Bolin lost a brother. I lost a father. Korra lost a teacher. Chief Lin, Kwan, Jasmine, Shady. Everyone in this basement lost at least one person close to them. Everyone in the Resistance has. Perhaps everyone in the city. A lot of our losses overlap. A lot of us have been hurt in other ways as well.

It's hard not to keep score. To not look at someone and think "You don't have it so bad." To not imagine that there's this one thing that should be sufficient consolation for them. But they could just as well look at you and think the same thing.
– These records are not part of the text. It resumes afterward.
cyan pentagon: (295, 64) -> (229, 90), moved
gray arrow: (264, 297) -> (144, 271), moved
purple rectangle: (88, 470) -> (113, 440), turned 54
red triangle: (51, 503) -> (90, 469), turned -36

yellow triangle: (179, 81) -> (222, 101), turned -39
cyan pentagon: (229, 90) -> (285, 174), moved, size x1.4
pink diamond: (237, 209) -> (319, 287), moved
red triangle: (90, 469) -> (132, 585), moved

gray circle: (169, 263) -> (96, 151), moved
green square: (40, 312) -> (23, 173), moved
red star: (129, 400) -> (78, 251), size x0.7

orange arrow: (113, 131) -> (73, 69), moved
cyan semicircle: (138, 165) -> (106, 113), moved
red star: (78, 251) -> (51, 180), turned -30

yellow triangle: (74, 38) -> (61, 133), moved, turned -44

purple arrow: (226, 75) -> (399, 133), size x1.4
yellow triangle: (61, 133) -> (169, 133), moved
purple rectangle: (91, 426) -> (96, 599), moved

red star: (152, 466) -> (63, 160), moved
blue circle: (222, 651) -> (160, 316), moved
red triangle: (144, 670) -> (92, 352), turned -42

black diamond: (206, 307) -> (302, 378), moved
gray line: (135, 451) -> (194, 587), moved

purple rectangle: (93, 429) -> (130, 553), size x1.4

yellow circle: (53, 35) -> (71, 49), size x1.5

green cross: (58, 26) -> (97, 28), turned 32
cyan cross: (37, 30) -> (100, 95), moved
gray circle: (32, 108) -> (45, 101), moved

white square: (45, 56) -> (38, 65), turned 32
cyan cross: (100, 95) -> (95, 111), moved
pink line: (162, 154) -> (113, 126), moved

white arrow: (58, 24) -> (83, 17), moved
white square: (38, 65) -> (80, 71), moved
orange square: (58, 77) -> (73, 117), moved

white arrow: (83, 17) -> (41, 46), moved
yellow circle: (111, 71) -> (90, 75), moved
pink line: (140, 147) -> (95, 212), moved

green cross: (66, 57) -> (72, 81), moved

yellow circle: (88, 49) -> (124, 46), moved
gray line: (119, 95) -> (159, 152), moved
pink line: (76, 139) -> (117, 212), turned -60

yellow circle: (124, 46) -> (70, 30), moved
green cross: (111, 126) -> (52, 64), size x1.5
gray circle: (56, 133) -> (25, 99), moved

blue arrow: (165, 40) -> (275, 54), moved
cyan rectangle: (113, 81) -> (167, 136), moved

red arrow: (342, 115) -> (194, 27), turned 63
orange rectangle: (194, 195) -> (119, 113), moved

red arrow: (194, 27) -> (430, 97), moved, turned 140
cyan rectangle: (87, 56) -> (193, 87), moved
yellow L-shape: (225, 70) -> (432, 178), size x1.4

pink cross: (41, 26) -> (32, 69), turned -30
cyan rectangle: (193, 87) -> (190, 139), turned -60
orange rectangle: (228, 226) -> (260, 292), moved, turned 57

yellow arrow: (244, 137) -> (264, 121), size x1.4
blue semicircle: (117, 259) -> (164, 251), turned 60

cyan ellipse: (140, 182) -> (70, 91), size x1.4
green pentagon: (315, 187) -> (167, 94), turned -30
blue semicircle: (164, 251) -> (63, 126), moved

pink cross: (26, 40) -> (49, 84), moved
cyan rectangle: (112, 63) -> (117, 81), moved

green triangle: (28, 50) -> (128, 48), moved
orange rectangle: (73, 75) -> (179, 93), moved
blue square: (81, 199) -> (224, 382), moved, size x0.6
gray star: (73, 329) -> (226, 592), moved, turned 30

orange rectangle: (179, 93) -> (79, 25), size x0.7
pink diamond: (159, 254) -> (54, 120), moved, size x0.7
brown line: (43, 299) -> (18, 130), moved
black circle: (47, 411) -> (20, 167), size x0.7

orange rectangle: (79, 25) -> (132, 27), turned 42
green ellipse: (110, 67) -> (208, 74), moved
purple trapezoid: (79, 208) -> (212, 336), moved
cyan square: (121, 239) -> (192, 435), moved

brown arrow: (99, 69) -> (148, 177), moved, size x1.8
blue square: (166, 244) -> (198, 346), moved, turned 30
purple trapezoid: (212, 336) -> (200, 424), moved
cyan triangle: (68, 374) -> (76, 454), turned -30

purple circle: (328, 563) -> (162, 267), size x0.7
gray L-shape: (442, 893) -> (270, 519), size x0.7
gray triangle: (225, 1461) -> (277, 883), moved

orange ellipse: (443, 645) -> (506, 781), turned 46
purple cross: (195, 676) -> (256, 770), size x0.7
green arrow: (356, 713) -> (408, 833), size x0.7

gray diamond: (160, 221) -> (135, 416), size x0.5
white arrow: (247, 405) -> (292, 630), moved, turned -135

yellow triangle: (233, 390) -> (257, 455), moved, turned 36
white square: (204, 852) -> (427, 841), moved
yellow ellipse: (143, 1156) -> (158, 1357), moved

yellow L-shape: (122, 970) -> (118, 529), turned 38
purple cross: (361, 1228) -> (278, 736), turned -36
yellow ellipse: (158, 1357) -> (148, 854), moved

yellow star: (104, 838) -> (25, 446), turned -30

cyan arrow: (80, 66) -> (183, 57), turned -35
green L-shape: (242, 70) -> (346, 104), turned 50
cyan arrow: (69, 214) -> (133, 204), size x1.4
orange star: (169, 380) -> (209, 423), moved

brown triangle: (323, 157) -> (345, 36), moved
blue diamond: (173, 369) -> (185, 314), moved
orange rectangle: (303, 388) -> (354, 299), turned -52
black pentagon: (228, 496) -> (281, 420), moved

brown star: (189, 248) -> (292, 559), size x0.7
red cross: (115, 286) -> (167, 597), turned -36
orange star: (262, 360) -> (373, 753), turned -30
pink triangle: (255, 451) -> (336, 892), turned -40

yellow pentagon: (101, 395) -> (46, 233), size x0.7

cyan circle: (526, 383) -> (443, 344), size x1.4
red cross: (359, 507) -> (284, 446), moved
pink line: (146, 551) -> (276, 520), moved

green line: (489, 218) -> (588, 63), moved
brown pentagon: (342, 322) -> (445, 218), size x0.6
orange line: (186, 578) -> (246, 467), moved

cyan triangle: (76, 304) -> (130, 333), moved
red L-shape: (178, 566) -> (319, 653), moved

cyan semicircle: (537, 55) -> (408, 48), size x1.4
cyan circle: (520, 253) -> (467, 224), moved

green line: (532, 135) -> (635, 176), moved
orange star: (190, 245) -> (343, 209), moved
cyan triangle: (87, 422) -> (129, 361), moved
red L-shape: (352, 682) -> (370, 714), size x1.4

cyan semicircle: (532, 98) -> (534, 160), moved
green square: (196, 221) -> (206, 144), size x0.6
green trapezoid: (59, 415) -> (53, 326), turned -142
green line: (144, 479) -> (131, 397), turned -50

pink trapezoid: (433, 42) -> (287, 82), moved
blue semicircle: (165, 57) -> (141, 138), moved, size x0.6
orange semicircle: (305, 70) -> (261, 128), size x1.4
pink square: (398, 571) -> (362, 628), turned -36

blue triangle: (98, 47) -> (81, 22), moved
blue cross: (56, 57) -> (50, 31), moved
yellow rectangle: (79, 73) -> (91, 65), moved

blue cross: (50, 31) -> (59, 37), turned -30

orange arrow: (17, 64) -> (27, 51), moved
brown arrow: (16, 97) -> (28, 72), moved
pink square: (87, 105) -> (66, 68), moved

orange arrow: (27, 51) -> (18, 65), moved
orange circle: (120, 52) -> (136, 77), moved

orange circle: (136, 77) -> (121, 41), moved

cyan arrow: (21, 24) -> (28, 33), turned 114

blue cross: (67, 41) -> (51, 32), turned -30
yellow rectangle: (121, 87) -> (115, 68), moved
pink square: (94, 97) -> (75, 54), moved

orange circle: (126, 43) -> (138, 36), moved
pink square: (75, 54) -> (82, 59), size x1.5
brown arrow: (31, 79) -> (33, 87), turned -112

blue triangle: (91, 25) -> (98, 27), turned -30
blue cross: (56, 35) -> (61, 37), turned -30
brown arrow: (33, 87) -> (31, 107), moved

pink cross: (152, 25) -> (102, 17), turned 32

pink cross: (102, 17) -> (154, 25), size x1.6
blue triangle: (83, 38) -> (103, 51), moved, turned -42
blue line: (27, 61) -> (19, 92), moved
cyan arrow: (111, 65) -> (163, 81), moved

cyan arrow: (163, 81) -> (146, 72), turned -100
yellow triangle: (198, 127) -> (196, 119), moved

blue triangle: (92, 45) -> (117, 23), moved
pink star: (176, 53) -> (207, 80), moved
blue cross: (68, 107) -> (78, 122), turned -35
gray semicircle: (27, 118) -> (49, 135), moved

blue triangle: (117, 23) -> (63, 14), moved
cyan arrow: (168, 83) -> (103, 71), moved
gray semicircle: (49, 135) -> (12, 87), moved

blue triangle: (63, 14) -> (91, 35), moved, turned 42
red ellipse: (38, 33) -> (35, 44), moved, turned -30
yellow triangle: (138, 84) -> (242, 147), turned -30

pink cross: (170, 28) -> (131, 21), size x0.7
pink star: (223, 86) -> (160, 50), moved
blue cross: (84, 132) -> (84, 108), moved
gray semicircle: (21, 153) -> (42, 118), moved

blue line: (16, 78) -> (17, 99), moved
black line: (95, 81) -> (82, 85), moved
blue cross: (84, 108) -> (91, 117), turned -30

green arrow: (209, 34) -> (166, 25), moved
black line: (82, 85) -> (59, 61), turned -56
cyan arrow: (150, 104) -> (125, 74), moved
So we comfort whoever is closest to breaking. We come together for their sake. Because one day it will be our turn to need comfort. To have caring hands pull us back from the edge.

Today, right now, we're all as sane as we can be. None of us are fine, but we're getting by. That's all any of us can ask.

Rule 8:

"Asami?" Korra pulls back the curtain hesitantly. Asami looks up, pencil still poised. "It's almost time for lights out."

Asami nods. "I'll be right there."

Korra closes the curtain, giving her a last ounce of privacy. Asami stares at the paper, thoughts swirling in her head. Korra looked afraid. Night time is the only time Asami sees fear in her face. She's pretty sure she's the only one Korra shows her fear to. She doesn't know if Korra even realizes that she does it.

What does Korra fear? That tonight Asami will stay away, chose some corner to herself? That tomorrow will be the day one of them doesn't come back? That Asami guesses that Korra doesn't just want a friend to keep her company? That Asami wants it too, beyond her ability to speak? All of these?

She's not ready to put all these thoughts on paper. Not yet. But something needs to go down. Something to slow it down so she can look at it. Before she closes the book and blows out the candle. Before she goes to spend another night huddled chastely with the woman who will never again be just a friend.

Rule 8: It's the people you care for that get you through the night.